**WHAT TO DO:** Needed from the data below: every line from the one with "Авторизуватись" up to and including the one with "лишнего. Такая нравственная чистота, даже не", repeated exactly and with nothing else.

(Dataset entries)
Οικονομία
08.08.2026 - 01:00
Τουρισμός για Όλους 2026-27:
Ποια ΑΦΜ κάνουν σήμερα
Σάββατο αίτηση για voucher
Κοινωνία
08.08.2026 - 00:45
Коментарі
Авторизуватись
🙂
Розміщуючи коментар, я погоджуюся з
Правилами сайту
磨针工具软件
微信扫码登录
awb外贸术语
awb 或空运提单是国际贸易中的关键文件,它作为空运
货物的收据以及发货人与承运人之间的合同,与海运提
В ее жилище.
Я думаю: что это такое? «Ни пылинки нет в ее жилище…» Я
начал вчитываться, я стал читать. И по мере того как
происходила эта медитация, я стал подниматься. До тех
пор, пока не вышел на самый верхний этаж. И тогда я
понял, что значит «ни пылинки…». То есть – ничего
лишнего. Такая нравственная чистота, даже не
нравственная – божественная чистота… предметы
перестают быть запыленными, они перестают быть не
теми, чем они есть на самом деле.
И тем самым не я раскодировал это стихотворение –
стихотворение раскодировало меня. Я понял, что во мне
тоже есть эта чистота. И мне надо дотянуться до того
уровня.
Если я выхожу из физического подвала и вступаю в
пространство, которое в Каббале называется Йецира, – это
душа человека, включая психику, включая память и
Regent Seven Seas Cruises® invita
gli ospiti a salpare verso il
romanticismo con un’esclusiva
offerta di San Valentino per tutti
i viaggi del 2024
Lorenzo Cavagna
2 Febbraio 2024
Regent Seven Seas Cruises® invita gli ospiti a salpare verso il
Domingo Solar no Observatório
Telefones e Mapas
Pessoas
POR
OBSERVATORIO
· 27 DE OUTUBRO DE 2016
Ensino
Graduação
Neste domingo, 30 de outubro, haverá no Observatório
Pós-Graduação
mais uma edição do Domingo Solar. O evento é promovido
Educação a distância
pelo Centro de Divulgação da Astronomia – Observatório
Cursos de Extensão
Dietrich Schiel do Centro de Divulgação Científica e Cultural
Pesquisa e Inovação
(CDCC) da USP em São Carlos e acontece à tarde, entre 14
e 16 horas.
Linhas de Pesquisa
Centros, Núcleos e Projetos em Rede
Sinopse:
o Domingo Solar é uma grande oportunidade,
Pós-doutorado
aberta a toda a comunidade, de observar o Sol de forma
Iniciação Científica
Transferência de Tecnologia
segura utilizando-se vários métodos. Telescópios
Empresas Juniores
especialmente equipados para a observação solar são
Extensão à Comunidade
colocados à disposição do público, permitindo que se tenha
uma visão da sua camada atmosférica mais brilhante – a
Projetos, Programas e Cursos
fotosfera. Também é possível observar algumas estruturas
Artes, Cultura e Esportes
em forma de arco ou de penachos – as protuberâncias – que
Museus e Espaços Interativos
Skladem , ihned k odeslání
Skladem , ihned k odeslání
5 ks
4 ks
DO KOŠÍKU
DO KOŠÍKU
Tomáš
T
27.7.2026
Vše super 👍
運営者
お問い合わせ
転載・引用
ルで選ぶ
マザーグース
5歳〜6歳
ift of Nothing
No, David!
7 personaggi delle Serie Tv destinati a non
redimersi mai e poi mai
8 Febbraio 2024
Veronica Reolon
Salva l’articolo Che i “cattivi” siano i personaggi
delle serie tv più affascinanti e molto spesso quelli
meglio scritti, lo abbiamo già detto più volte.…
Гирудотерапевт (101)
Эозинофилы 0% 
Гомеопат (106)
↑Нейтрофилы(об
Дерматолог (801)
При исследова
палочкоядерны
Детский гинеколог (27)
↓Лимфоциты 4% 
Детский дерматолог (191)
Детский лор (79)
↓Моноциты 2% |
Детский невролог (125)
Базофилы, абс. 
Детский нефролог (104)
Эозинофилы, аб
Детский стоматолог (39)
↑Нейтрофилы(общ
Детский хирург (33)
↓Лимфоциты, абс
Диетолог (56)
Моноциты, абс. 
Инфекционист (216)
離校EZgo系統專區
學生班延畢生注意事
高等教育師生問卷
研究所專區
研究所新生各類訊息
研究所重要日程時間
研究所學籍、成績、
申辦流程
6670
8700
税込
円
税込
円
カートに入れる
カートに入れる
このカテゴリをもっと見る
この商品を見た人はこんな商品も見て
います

**ANSWER BOX:**
Авторизуватись
🙂
Розміщуючи коментар, я погоджуюся з
Правилами сайту
磨针工具软件
微信扫码登录
awb外贸术语
awb 或空运提单是国际贸易中的关键文件,它作为空运
货物的收据以及发货人与承运人之间的合同,与海运提
В ее жилище.
Я думаю: что это такое? «Ни пылинки нет в ее жилище…» Я
начал вчитываться, я стал читать. И по мере того как
происходила эта медитация, я стал подниматься. До тех
пор, пока не вышел на самый верхний этаж. И тогда я
понял, что значит «ни пылинки…». То есть – ничего
лишнего. Такая нравственная чистота, даже не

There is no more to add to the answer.